=== Section Start ===

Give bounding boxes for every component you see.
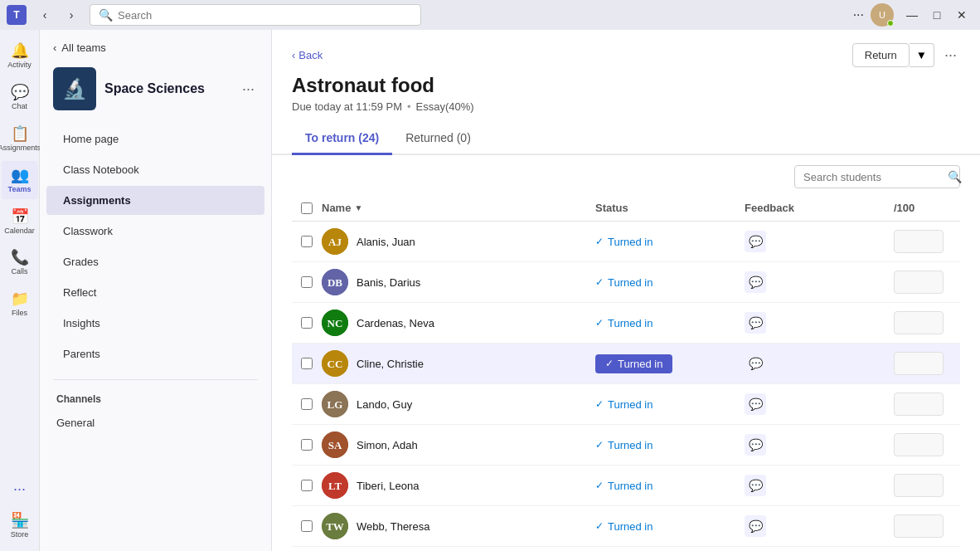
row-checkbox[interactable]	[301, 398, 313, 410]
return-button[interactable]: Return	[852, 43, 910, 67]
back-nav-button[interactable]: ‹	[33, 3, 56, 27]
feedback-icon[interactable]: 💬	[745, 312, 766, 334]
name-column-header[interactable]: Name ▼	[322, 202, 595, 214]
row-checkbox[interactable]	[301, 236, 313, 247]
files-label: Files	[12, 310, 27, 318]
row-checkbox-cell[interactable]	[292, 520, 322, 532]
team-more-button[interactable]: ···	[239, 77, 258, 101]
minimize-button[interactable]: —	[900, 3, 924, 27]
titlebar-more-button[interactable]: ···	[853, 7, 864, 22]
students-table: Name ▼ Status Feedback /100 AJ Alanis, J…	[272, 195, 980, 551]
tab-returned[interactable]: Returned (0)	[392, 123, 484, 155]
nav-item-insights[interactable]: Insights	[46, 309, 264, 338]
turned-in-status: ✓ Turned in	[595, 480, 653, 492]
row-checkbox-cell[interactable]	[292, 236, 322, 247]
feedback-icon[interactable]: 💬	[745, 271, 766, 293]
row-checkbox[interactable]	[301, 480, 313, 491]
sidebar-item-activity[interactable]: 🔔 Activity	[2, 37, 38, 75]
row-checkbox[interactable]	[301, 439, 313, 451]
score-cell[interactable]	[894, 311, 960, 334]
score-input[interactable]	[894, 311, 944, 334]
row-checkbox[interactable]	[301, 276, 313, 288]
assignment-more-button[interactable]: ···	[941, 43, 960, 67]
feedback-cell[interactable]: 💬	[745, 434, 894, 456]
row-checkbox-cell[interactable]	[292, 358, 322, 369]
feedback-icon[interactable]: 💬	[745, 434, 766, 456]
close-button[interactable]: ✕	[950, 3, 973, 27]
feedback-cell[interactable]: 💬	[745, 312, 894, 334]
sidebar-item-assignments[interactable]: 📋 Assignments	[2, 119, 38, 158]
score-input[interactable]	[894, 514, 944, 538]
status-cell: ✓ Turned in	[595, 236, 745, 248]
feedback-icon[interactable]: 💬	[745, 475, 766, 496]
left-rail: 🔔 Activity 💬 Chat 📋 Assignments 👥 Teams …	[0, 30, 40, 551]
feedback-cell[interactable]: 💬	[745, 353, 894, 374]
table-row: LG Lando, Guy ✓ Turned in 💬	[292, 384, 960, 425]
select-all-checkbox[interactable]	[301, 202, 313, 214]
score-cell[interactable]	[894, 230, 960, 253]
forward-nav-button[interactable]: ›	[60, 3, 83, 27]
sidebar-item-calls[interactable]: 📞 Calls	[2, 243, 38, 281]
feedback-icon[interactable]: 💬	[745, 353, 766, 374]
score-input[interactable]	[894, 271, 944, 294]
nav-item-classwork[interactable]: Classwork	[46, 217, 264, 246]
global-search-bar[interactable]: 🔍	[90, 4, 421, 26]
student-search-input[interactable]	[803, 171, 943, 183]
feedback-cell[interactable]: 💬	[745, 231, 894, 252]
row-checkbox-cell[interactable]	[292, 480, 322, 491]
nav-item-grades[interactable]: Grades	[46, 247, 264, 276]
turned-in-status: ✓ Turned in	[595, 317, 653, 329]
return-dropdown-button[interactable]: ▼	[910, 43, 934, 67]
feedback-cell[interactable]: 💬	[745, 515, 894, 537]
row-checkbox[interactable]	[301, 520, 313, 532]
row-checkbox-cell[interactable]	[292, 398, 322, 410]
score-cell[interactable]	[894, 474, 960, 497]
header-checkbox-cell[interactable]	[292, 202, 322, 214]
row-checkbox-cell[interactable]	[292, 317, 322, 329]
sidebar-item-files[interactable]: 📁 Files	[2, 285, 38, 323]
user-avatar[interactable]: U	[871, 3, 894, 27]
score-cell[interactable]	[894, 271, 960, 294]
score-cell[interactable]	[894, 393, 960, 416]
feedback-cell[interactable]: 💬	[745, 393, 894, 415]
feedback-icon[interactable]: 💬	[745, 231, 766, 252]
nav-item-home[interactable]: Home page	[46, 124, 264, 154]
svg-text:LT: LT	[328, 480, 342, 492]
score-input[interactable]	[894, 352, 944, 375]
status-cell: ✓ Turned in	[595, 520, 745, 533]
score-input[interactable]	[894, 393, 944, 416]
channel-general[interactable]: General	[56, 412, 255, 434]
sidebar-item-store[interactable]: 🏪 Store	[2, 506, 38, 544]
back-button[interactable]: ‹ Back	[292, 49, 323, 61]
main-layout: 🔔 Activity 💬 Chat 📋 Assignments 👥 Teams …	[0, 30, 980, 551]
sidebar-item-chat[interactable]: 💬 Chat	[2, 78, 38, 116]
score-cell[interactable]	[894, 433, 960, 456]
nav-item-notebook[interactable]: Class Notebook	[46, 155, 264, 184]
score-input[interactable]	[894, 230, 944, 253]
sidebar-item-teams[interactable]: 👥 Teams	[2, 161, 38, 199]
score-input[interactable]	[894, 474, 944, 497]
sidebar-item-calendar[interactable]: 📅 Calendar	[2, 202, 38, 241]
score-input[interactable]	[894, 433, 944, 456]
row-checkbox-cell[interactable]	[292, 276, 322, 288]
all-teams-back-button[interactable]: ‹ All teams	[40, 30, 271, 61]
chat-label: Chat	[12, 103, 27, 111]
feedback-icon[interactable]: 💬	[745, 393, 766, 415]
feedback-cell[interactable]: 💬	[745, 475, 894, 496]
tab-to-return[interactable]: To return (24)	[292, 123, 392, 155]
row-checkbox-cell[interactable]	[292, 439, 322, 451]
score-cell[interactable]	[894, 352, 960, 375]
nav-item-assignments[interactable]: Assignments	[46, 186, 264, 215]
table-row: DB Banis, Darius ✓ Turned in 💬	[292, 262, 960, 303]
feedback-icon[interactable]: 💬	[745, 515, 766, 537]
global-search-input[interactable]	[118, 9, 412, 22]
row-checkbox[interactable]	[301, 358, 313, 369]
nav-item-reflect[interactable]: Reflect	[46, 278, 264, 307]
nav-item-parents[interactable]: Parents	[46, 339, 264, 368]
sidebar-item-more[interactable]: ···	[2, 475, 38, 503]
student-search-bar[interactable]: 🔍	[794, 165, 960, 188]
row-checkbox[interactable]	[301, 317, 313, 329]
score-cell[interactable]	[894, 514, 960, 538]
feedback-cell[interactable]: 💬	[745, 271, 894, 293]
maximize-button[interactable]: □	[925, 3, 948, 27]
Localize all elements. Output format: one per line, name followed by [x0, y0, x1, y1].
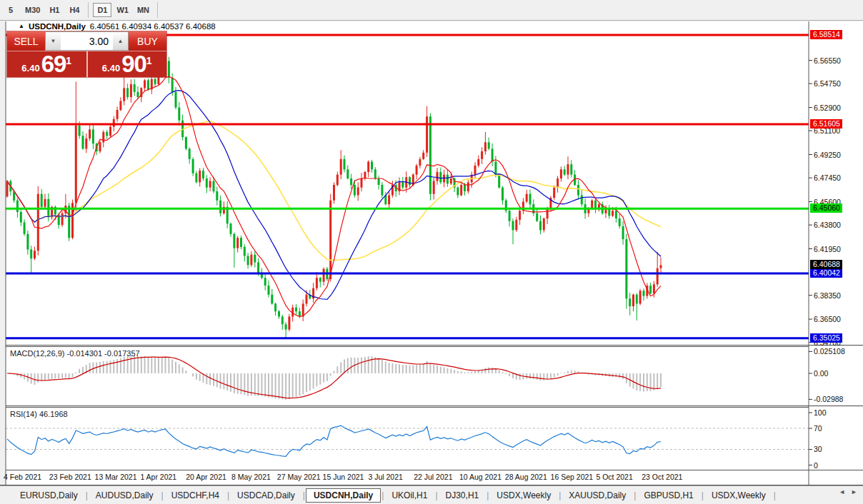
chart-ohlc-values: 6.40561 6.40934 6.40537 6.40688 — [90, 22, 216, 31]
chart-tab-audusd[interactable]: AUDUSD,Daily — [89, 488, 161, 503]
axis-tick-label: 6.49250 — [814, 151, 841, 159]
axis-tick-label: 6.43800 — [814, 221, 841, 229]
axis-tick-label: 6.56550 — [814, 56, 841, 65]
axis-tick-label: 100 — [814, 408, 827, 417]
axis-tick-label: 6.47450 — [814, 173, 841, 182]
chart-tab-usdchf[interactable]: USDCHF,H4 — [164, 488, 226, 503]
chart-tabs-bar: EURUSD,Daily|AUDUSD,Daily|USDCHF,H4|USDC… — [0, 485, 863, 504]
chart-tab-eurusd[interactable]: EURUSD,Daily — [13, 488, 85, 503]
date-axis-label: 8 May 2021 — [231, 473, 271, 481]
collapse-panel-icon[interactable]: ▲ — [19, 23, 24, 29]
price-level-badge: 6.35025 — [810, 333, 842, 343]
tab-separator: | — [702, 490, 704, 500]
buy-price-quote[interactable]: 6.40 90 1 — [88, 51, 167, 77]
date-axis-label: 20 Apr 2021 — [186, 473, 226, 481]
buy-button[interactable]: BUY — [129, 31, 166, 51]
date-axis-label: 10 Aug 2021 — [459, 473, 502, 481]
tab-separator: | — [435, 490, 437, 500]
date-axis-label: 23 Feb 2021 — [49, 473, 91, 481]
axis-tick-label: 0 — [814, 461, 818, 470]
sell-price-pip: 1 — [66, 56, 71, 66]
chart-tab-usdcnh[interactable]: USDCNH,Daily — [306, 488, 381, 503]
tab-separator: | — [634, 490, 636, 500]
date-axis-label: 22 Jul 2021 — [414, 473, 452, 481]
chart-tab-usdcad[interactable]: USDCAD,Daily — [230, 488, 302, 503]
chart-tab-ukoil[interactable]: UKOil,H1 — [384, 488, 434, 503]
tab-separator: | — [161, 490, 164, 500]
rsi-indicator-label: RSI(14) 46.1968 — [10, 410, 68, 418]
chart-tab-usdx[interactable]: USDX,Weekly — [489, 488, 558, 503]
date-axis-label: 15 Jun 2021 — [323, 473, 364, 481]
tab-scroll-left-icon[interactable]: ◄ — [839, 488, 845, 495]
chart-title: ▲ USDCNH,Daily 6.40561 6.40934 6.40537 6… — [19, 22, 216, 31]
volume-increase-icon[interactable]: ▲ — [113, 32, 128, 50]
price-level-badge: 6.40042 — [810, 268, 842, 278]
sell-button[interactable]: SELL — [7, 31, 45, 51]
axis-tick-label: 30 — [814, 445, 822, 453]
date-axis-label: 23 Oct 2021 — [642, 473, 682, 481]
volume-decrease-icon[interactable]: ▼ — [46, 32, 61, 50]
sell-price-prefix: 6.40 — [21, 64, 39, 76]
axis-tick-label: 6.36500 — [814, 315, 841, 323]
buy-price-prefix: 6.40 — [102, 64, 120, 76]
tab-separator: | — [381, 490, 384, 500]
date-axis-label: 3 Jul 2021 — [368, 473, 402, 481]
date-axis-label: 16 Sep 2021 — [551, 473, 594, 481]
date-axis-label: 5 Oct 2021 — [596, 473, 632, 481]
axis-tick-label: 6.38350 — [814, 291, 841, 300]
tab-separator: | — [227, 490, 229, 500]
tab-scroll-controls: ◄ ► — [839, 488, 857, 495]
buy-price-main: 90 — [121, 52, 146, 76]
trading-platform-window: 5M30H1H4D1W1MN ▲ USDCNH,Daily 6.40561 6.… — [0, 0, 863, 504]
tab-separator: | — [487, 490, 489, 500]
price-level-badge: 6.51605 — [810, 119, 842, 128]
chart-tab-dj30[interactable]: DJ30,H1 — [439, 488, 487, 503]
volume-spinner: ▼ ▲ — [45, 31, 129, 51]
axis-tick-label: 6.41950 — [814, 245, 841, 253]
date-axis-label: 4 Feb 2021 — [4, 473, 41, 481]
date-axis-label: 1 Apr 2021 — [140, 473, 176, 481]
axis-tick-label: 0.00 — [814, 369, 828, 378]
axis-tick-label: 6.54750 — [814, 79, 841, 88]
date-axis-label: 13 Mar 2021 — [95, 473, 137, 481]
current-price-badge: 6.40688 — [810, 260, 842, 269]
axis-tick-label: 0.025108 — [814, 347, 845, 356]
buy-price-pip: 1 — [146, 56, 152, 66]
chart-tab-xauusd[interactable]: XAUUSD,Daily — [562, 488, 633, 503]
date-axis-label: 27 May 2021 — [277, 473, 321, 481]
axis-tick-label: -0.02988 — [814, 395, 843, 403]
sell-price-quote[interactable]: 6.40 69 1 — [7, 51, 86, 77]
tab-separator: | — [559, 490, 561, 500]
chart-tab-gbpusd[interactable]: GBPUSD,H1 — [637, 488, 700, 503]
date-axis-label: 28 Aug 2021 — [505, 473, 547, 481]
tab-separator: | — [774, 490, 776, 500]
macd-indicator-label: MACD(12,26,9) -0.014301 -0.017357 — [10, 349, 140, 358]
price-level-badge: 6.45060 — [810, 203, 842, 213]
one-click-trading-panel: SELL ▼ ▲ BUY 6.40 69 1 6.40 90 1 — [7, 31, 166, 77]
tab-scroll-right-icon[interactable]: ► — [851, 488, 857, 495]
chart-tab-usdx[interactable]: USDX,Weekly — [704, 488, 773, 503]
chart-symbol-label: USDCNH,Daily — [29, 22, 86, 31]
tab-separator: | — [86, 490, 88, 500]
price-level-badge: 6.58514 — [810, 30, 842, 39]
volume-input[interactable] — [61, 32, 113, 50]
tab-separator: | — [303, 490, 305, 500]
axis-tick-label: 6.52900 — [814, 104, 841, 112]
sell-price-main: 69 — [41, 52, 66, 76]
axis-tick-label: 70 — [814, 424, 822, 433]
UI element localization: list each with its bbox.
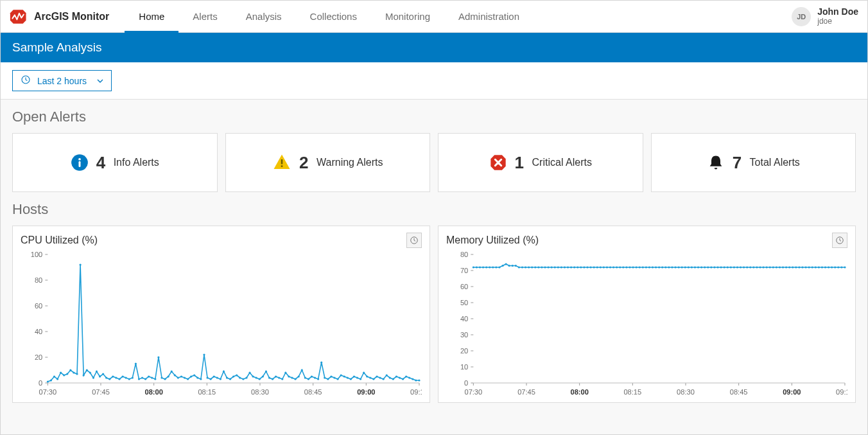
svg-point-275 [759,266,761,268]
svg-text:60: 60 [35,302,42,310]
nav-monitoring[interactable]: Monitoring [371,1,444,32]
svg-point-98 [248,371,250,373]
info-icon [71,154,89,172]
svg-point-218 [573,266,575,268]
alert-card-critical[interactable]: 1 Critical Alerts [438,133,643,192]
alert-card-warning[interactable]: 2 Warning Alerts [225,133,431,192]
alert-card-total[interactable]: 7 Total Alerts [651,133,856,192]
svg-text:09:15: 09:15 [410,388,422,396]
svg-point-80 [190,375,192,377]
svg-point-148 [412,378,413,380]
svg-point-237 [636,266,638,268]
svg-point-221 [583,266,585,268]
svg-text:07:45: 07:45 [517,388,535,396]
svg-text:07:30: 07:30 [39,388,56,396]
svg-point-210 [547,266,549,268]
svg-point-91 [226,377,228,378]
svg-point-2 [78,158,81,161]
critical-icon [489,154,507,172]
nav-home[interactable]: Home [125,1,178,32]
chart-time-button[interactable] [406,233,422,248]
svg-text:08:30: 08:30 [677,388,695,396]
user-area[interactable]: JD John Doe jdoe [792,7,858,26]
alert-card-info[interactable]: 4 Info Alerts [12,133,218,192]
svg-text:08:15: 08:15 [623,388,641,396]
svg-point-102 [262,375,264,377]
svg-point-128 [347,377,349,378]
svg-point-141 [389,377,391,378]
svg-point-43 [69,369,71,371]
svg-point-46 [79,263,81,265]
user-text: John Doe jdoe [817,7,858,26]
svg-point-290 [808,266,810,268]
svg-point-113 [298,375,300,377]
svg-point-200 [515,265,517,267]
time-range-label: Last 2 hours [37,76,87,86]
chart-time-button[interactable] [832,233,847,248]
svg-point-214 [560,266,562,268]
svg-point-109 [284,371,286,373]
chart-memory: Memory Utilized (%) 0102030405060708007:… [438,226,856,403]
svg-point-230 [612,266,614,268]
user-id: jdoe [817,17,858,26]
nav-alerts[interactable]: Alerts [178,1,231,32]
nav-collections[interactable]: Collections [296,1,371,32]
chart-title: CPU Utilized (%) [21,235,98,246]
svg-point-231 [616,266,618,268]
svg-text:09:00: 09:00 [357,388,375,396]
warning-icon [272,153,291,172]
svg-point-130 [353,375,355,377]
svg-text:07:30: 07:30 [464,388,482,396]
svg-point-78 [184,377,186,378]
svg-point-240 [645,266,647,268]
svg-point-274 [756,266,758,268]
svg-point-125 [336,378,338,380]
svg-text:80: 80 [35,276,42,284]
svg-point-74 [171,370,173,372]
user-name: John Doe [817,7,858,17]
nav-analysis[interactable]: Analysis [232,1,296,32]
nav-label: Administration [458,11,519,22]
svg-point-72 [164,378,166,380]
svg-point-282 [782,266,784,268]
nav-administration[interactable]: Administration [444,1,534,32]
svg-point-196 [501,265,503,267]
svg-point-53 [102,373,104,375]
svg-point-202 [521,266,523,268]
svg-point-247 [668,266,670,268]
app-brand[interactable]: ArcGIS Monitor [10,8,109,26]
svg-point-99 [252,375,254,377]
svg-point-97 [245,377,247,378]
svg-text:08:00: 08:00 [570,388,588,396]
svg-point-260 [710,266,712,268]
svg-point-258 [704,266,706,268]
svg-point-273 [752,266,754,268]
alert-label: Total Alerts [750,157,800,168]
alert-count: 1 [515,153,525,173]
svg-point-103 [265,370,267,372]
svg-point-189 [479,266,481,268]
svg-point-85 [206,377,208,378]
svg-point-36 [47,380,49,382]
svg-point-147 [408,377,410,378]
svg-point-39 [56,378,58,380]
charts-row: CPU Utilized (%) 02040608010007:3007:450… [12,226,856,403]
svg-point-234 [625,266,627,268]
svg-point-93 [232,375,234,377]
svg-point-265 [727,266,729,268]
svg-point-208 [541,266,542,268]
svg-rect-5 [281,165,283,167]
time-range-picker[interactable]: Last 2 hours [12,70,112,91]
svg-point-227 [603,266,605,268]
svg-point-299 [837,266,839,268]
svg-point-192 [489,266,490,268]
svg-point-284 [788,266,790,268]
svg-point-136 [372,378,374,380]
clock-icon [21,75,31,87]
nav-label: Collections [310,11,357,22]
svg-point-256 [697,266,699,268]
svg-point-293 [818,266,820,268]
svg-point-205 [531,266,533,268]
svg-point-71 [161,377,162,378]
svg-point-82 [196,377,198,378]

=== Section End ===

* _Task objective_
If a line of the data contains "Assignments", copy it out.

* _Output below_
sidebar-item-assignments[interactable]: 📋 Assignments	[2, 119, 38, 158]
left-rail: 🔔 Activity 💬 Chat 📋 Assignments 👥 Teams …	[0, 30, 40, 551]
main-layout: 🔔 Activity 💬 Chat 📋 Assignments 👥 Teams …	[0, 30, 980, 551]
nav-item-assignments[interactable]: Assignments	[46, 186, 264, 215]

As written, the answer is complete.